**What you need to do**:
Say how many lines in the records hold the word "Powered", and give nothing but that number.

Segment Start: Materials provided

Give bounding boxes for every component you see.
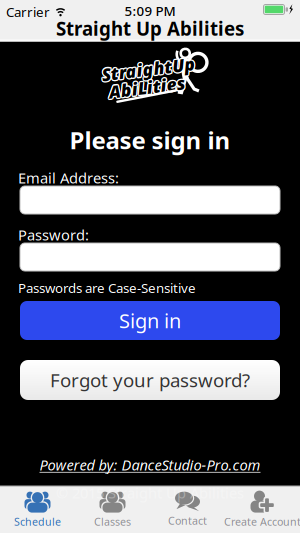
staticText: Contact bbox=[168, 514, 207, 528]
staticText: Powered by: DanceStudio-Pro.com bbox=[40, 455, 260, 474]
textField[interactable] bbox=[28, 185, 272, 215]
button[interactable]: Sign in bbox=[20, 301, 280, 340]
staticText: Schedule bbox=[14, 515, 61, 529]
staticText: 5:09 PM bbox=[124, 2, 176, 20]
staticText: Passwords are Case-Sensitive bbox=[18, 279, 196, 297]
staticText: Straight Up Abilities bbox=[56, 16, 244, 41]
staticText: StraightUp bbox=[104, 57, 198, 80]
secureTextField[interactable] bbox=[28, 242, 272, 272]
staticText: Please sign in bbox=[70, 124, 230, 156]
staticText: Password: bbox=[18, 225, 89, 244]
staticText: StraightUp bbox=[103, 58, 197, 81]
staticText: StraightUp bbox=[103, 56, 197, 79]
staticText: Email Address: bbox=[18, 168, 119, 188]
staticText: StraightUp bbox=[104, 58, 198, 81]
staticText: Classes bbox=[94, 515, 131, 529]
staticText: Create Account bbox=[224, 515, 300, 529]
staticText: AbiLities bbox=[108, 74, 185, 97]
staticText: AbiLities bbox=[108, 76, 185, 99]
staticText: AbiLities bbox=[107, 76, 184, 99]
staticText: StraightUp bbox=[103, 57, 197, 80]
staticText: AbiLities bbox=[107, 75, 184, 98]
staticText: Sign in bbox=[119, 307, 181, 334]
staticText: Carrier bbox=[6, 3, 50, 21]
staticText: AbiLities bbox=[107, 74, 184, 97]
staticText: AbiLities bbox=[108, 75, 185, 98]
staticText: AbiLities bbox=[109, 76, 186, 99]
staticText: © 2015 Straight Up Abilities bbox=[56, 483, 244, 502]
button[interactable]: Classes bbox=[75, 486, 150, 533]
staticText: AbiLities bbox=[109, 74, 186, 97]
button[interactable]: Create Account bbox=[225, 486, 300, 533]
button[interactable]: Contact bbox=[150, 486, 225, 533]
staticText: StraightUp bbox=[102, 57, 196, 80]
staticText: AbiLities bbox=[109, 75, 186, 98]
staticText: Forgot your password? bbox=[50, 368, 250, 392]
staticText: StraightUp bbox=[104, 56, 198, 79]
staticText: StraightUp bbox=[102, 58, 196, 81]
button[interactable]: Schedule bbox=[0, 486, 75, 533]
button[interactable]: Forgot your password? bbox=[20, 360, 280, 400]
button[interactable]: Powered by: DanceStudio-Pro.com bbox=[0, 455, 300, 474]
staticText: StraightUp bbox=[102, 56, 196, 79]
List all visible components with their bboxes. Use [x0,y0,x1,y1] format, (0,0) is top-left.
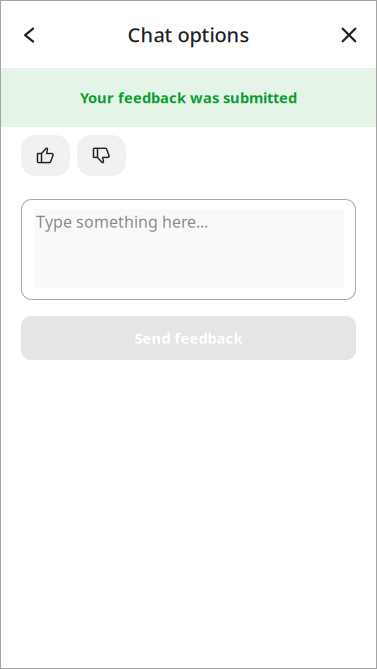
staticText: Chat options [128,21,250,48]
button[interactable]: Close [327,11,371,57]
button[interactable]: Type something here... [21,199,356,300]
staticText: Your feedback was submitted [80,88,297,107]
staticText: Send feedback [134,328,242,348]
staticText: Type something here... [36,211,208,232]
button[interactable]: Send feedback [21,316,356,360]
button[interactable]: Back [7,11,51,57]
button[interactable]: Thumbs up [21,135,70,176]
button[interactable]: Thumbs down [77,135,126,176]
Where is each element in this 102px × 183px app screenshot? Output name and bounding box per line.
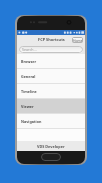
button[interactable]: Home [72,37,83,43]
button[interactable]: Navigation [17,114,85,129]
staticText: Search ... [22,47,38,52]
staticText: Navigation [21,119,42,124]
staticText: Browser [21,59,37,64]
button[interactable]: Viewer [17,99,85,114]
button[interactable]: General [17,69,85,84]
staticText: FCP Shortcuts [38,37,65,42]
staticText: Timeline [21,89,37,94]
button[interactable]: Browser [17,54,85,69]
button[interactable]: Timeline [17,84,85,99]
button[interactable]: VDS Developer [17,141,85,151]
button[interactable]: Search ... [19,46,83,53]
staticText: VDS Developer [37,144,65,149]
staticText: General [21,74,36,79]
button[interactable]: Home [41,153,61,161]
staticText: Home [73,38,83,43]
staticText: Viewer [21,104,34,109]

Segment End: Materials provided

**Solution for this exercise**:
2